__Source data__

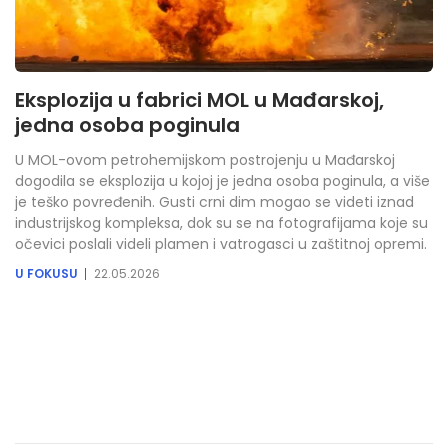
Eksplozija u fabrici MOL u Mađarskoj,
jedna osoba poginula
U MOL-ovom petrohemijskom postrojenju u Mađarskoj
dogodila se eksplozija u kojoj je jedna osoba poginula, a više
je teško povređenih. Gusti crni dim mogao se videti iznad
industrijskog kompleksa, dok su se na fotografijama koje su
očevici poslali videli plamen i vatrogasci u zaštitnoj opremi.
U FOKUSU
22.05.2026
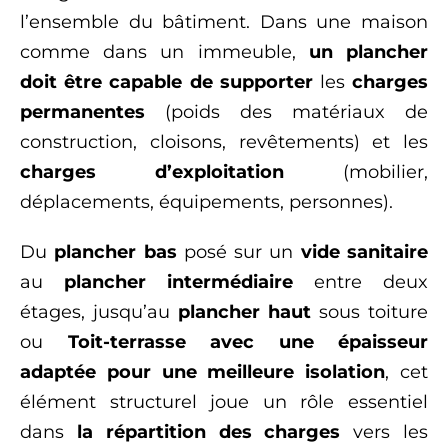
l’ensemble du bâtiment. Dans une maison
comme dans un immeuble,
un plancher
doit être capable de supporter
les
charges
permanentes
(poids des matériaux de
construction, cloisons, revêtements) et les
charges d’exploitation
(mobilier,
déplacements, équipements, personnes).
Du
plancher bas
posé sur un
vide sanitaire
au
plancher intermédiaire
entre deux
étages, jusqu’au
plancher haut
sous toiture
ou
Toit-terrasse avec une épaisseur
adaptée pour une meilleure isolation
, cet
élément structurel joue un rôle essentiel
dans
la répartition des charges
vers les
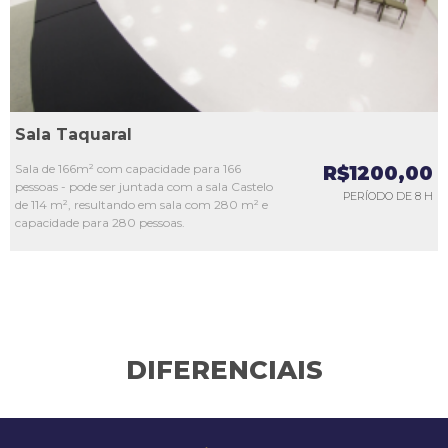
Sala Taquaral
Sala de 166m² com capacidade para 166
R$1200,00
pessoas - pode ser juntada com a sala Castelo
PERÍODO DE 8 H
de 114 m², resultando em sala com 280 m² e
capacidade para 280 pessoas.
DIFERENCIAIS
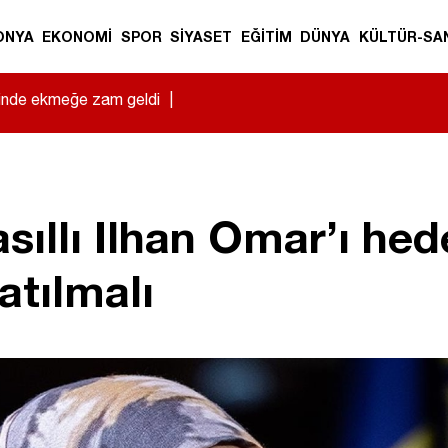
ONYA
EKONOMİ
SPOR
SİYASET
EĞİTİM
DÜNYA
KÜLTÜR-SA
sinde ekmeğe zam geldi
|
ıllı Ilhan Omar’ı hede
atılmalı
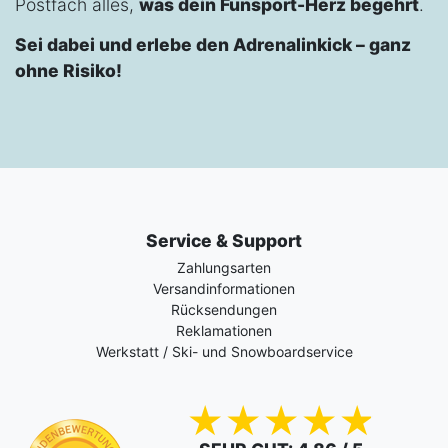
Postfach alles,
was dein Funsport-Herz begehrt
.
Sei dabei und erlebe den Adrenalinkick – ganz
ohne Risiko!
Service & Support
Zahlungsarten
Versandinformationen
Rücksendungen
Reklamationen
Werkstatt / Ski- und Snowboardservice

__Task instructions__
A complete answer reproduces every line of the records in which the word "capacidade" occurs.

__Answer box__
Sala de 166m² com capacidade para 166
capacidade para 280 pessoas.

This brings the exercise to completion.